Vertica is failing to start
/vertica/data/data/unified_db/v_unified_db_node0001_catalog/Epoch.log
—
Last good epoch: 0x2c25d ended at '2017-01-16 13:05:48.039817-05'
Last good catalog version: 0x32139
Vertical is failing to start:
we tried to start with last good epoch:
/opt/vertica/bin/admintools --tool restart_db -d unified_db -p XXX -e last
Info: Using default last good epoch
*** Restarting database unified_db at '0' epoch 0 ***
Unable to read database catalogs - cannot start database.
Database startup at '0' (epoch 0) failed. Contact Vertica Technical Support
0
Comments
Let me explain what's going on with single node Vertica DB example for simplicity.

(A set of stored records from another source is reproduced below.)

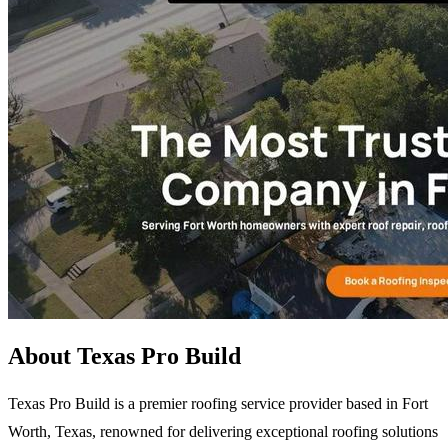
About Texas Pro Build
Texas Pro Build is a premier roofing service provider based in Fort
Worth, Texas, renowned for delivering exceptional roofing solutions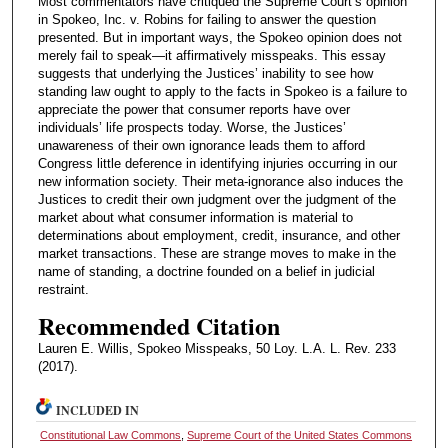
Most commentators have critiqued the Supreme Court’s opinion
in Spokeo, Inc. v. Robins for failing to answer the question
presented. But in important ways, the Spokeo opinion does not
merely fail to speak—it affirmatively misspeaks. This essay
suggests that underlying the Justices’ inability to see how
standing law ought to apply to the facts in Spokeo is a failure to
appreciate the power that consumer reports have over
individuals’ life prospects today. Worse, the Justices’
unawareness of their own ignorance leads them to afford
Congress little deference in identifying injuries occurring in our
new information society. Their meta-ignorance also induces the
Justices to credit their own judgment over the judgment of the
market about what consumer information is material to
determinations about employment, credit, insurance, and other
market transactions. These are strange moves to make in the
name of standing, a doctrine founded on a belief in judicial
restraint.
Recommended Citation
Lauren E. Willis, Spokeo Misspeaks, 50 Loy. L.A. L. Rev. 233
(2017).
INCLUDED IN
Constitutional Law Commons
,
Supreme Court of the United States Commons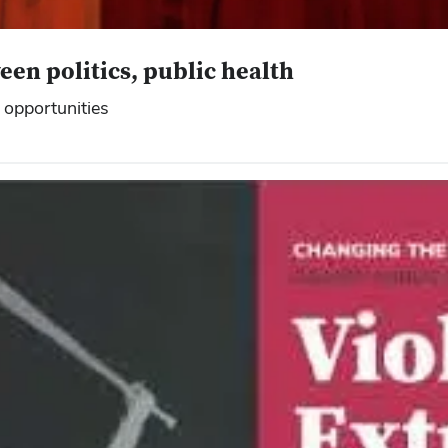
en politics, public health
 opportunities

Single node Vertica DB can run into this situation, if a node had some kind of issue with a ROS containers saved on disk. Vertica checks for validity of each ROS container at startup and may find one ROS container to be missing or corrupted. If Vertica find ROS container missing , it will mark checkpoint epoch of the projection having missing ROS container to epoch one less than start epoch of missing ROS container. LGE epoch of a node is min of checkpoint epoch of projections on that node and above situation will pull LGE of node back too.
Vertica does not allow recovery of to epoch prior to AHM(ancient history mark). Vertica does not keep map of epoch and timestamps for epochs prior to AHM epoch. If node recovery is suggesting LGE to be older than AHM epoch , vertica has not way to map this to timestamp and for that reason , you are seeing recovery epoch to 0.
How to fix this situation in database after Version 7.2.x:
admintools -t start_db -d -U
Query projection_checkpoint_epochs table to find projection that has CPE lower than AHM epoch. You can use get_ahm_epoch() api to find AHM epoch.
Disable recovery for table/projection having issue by running following command
SELECT do_tm_task('abortrecovery','
<
table name>');
IMPORTANT: You need to know that with above steps you have told vertica to not recover a specific projection and table. This table will have data consistency issues and it is recomended to recreate this table by loading data from source files or by copying data from corrupted table.
Hope this helps ..
Thank you for this instruction. It help us today.
Today part of our servers were randomly shutdown while cluster recovery. Due to electricity. Catalog became inconsistent and each node had each own LGE that was less than AHM. Cluster didn't start nor by force option, nor by rollbacking to last LGE.
It would be great if such technical points would be reflected in the documentation.